◆ EXERCISE DATA:
===
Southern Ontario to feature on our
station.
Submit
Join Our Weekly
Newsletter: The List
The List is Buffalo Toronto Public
===
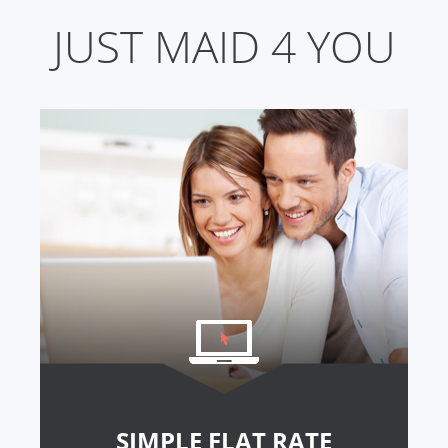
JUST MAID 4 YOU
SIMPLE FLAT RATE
===
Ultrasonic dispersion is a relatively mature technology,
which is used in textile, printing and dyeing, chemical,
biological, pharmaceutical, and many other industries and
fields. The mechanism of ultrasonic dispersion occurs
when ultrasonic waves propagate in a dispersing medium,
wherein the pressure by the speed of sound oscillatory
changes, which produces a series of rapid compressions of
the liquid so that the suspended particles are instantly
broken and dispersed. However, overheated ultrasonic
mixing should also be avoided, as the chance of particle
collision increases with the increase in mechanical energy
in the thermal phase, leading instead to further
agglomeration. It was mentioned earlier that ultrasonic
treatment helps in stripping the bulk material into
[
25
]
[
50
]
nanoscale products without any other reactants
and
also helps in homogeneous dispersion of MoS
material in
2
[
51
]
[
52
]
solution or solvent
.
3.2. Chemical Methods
===
◆ WORK TO COMPLETE: Write down exactly the span of lines above from the one containing "nanoscale products without" to the one containing "3.2. Chemical Methods", both ends included.

◆ PROBLEM SOLUTION:
nanoscale products without any other reactants
and
also helps in homogeneous dispersion of MoS
material in
2
[
51
]
[
52
]
solution or solvent
.
3.2. Chemical Methods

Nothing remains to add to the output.